§ **How to complete this task**: From the line that holds "湯屋雙床房 (二人)(雙床房二大床" to the last line below, retype everything exactly and nothing else; omit pictures.

§ **Provided records**:
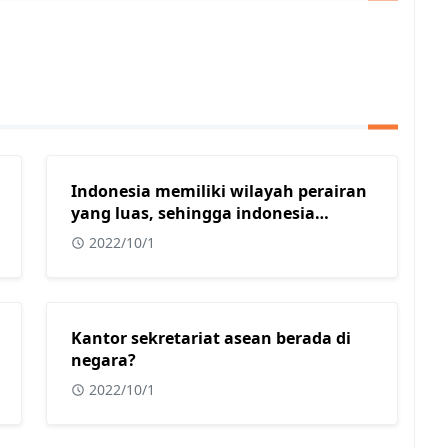
Indonesia memiliki wilayah perairan
yang luas, sehingga indonesia
mendapat julukan sebagai?
2022/10/1
Kantor sekretariat asean berada di
negara?
2022/10/1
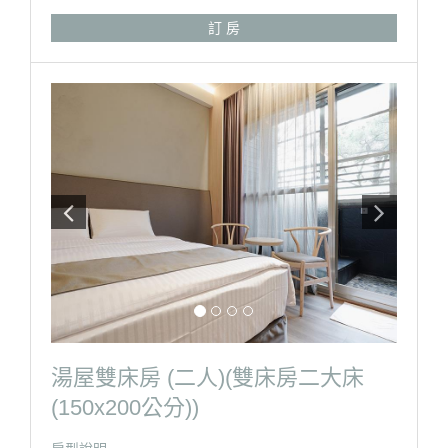
※本館房型不提供加床服務
訂 房
※淋浴設備(本房型無浴缸)、吹風機、盥洗毛巾、中央空
調、冰箱、電視。
※自助式早餐、泡湯券、免費停車。
※請自行攜帶泳裝(泳帽、泳褲、泳衣)
※湯泉苑大眾池泡湯區營業時間- 08：00-22：00
房型設備
湯屋雙床房 (二人)(雙床房二大床
(150x200公分))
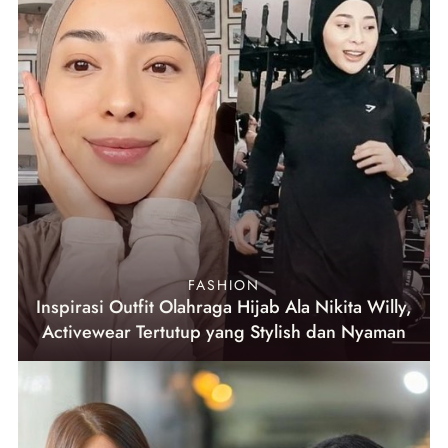
FASHION
Inspirasi Outfit Olahraga Hijab Ala Nikita Willy,
Activewear Tertutup yang Stylish dan Nyaman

§ **Reply**:
湯屋雙床房 (二人)(雙床房二大床
(150x200公分))
FASHION
Inspirasi Outfit Olahraga Hijab Ala Nikita Willy,
Activewear Tertutup yang Stylish dan Nyaman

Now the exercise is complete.